To handle long context in vLLM using YaRN, we need to follow these two steps:

  1. Add a rope_scaling field to the model's config.json file, for example:
{
  ...,
  "rope_scaling": {
    "factor": 4.0,
    "original_max_position_embeddings": 32768,
    "type": "yarn"
  }
}
  1. Use an additional parameter --max-model-len to specify the desired maximum context length when starting the vLLM service.

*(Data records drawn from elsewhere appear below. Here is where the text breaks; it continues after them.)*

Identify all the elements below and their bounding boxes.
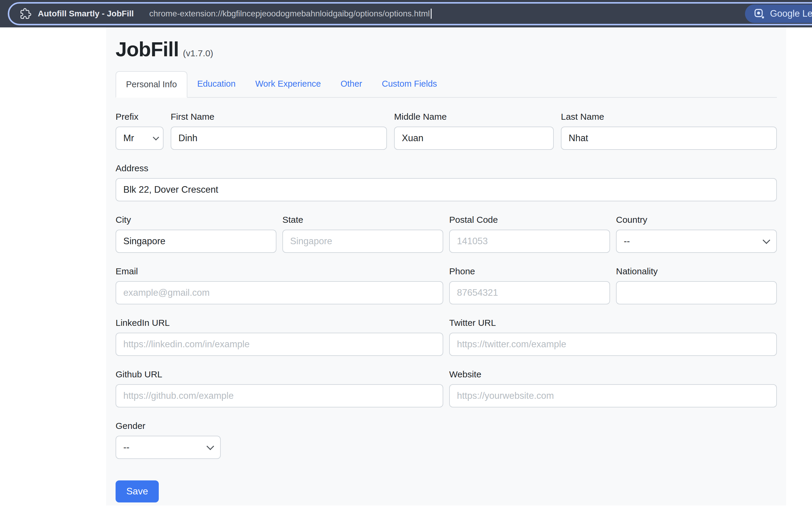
google-lens-label: Google Lens (770, 8, 812, 19)
phone-field-group: Phone (449, 266, 610, 304)
tab-bar: Personal Info Education Work Experience … (115, 71, 777, 98)
browser-address-bar: Autofill Smartly - JobFill chrome-extens… (0, 0, 812, 28)
tab-custom-fields[interactable]: Custom Fields (372, 71, 447, 97)
email-field-group: Email (115, 266, 443, 304)
prefix-field-group: Prefix Mr (115, 111, 164, 150)
options-page-card: JobFill (v1.7.0) Personal Info Education… (106, 28, 786, 505)
twitter-field-group: Twitter URL (449, 318, 777, 356)
email-label: Email (115, 266, 443, 277)
extension-title: Autofill Smartly - JobFill (38, 9, 134, 18)
gender-select[interactable]: -- (115, 436, 221, 459)
linkedin-field-group: LinkedIn URL (115, 318, 443, 356)
linkedin-label: LinkedIn URL (115, 318, 443, 328)
address-input[interactable] (115, 178, 777, 201)
postal-code-field-group: Postal Code (449, 214, 610, 253)
phone-label: Phone (449, 266, 610, 277)
address-field-group: Address (115, 163, 777, 201)
gender-label: Gender (115, 420, 221, 431)
address-bar-pill[interactable]: Autofill Smartly - JobFill chrome-extens… (8, 2, 812, 25)
text-caret (431, 8, 432, 19)
gender-field-group: Gender -- (115, 420, 221, 459)
nationality-field-group: Nationality (616, 266, 777, 304)
version-label: (v1.7.0) (183, 48, 213, 58)
nationality-label: Nationality (616, 266, 777, 277)
tab-education[interactable]: Education (187, 71, 246, 97)
google-lens-icon (754, 8, 765, 19)
github-label: Github URL (115, 369, 443, 380)
country-select[interactable]: -- (616, 230, 777, 253)
last-name-field-group: Last Name (561, 111, 777, 150)
city-input[interactable] (115, 230, 276, 253)
extension-puzzle-icon (20, 8, 31, 19)
state-label: State (282, 214, 443, 225)
email-input[interactable] (115, 281, 443, 304)
twitter-input[interactable] (449, 333, 777, 356)
country-field-group: Country -- (616, 214, 777, 253)
tab-personal-info[interactable]: Personal Info (115, 71, 187, 98)
twitter-label: Twitter URL (449, 318, 777, 328)
last-name-label: Last Name (561, 111, 777, 122)
state-field-group: State (282, 214, 443, 253)
linkedin-input[interactable] (115, 333, 443, 356)
tab-work-experience[interactable]: Work Experience (246, 71, 331, 97)
personal-info-form: Prefix Mr First Name Middle Name Last Na… (115, 111, 777, 502)
prefix-select[interactable]: Mr (115, 127, 164, 150)
prefix-label: Prefix (115, 111, 164, 122)
google-lens-button[interactable]: Google Lens (745, 4, 812, 23)
middle-name-input[interactable] (394, 127, 554, 150)
page-header: JobFill (v1.7.0) (115, 38, 777, 60)
city-label: City (115, 214, 276, 225)
page-title: JobFill (115, 38, 179, 60)
address-label: Address (115, 163, 777, 174)
city-field-group: City (115, 214, 276, 253)
first-name-field-group: First Name (171, 111, 387, 150)
phone-input[interactable] (449, 281, 610, 304)
nationality-input[interactable] (616, 281, 777, 304)
website-label: Website (449, 369, 777, 380)
github-field-group: Github URL (115, 369, 443, 408)
state-input[interactable] (282, 230, 443, 253)
save-button[interactable]: Save (115, 481, 159, 502)
first-name-label: First Name (171, 111, 387, 122)
website-field-group: Website (449, 369, 777, 408)
postal-code-label: Postal Code (449, 214, 610, 225)
postal-code-input[interactable] (449, 230, 610, 253)
last-name-input[interactable] (561, 127, 777, 150)
middle-name-label: Middle Name (394, 111, 554, 122)
first-name-input[interactable] (171, 127, 387, 150)
github-input[interactable] (115, 384, 443, 408)
url-text[interactable]: chrome-extension://kbgfilncepjeoodogmeba… (149, 9, 430, 18)
website-input[interactable] (449, 384, 777, 408)
middle-name-field-group: Middle Name (394, 111, 554, 150)
country-label: Country (616, 214, 777, 225)
tab-other[interactable]: Other (331, 71, 372, 97)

For detailed guidance, please refer to the vLLM instructions.

SGLang

Environment Preparation

We will later submit our model to SGLang official release, now we can prepare the environment following steps:

pip3 install sglang==0.5.2rc0 sgl-kernel==0.3.7.post1

You can use docker image as well:

docker pull lmsysorg/sglang:v0.5.2rc0-cu126

Then you should apply patch to sglang installation:

# patch command is needed, run `yum install -y patch` if needed
patch -d `python -c 'import sglang;import os; print(os.path.dirname(sglang.__file__))'` -p3 < inference/sglang/bailing_moe_v2.patch

Run Inference

BF16 and FP8 models are supported by SGLang now, it depends on the dtype of the model in ${MODEL_PATH}. They both share the same command in the following:

  • Start server:
python -m sglang.launch_server \
    --model-path $MODEL_PATH \
    --host 0.0.0.0 --port $PORT \
    --trust-remote-code \
    --attention-backend fa3

# This is only an example, please adjust the model sharding strategy according to your actual environment.

MTP is supported for base model, and not yet for chat model. You can add parameter --speculative-algorithm NEXTN to start command.

  • Client:
curl -s http://localhost:${PORT}/v1/chat/completions \
  -H "Content-Type: application/json" \
  -d '{"model": "auto", "messages": [{"role": "user", "content": "What is the capital of France?"}]}'

More usage can be found here

Limitations & Future Plans

While Ling-1T has made strong progress in efficient reasoning, cross-domain generalization, and training efficiency, several limitations remain:

  • GQA-based attention: stable for long-context reasoning but relatively costly. Future versions will adopt hybrid attention to improve efficiency.
  • Limited agentic ability: current model has room to grow in multi-turn interaction, long-term memory, and tool use.
  • Instruction and identity issues: occasional deviations or role confusion may occur; future updates will enhance alignment and consistency.

Ling-1T will continue to evolve in architecture, reasoning, and alignment, advancing the series toward more general intelligence.

License

This code repository is licensed under the MIT License.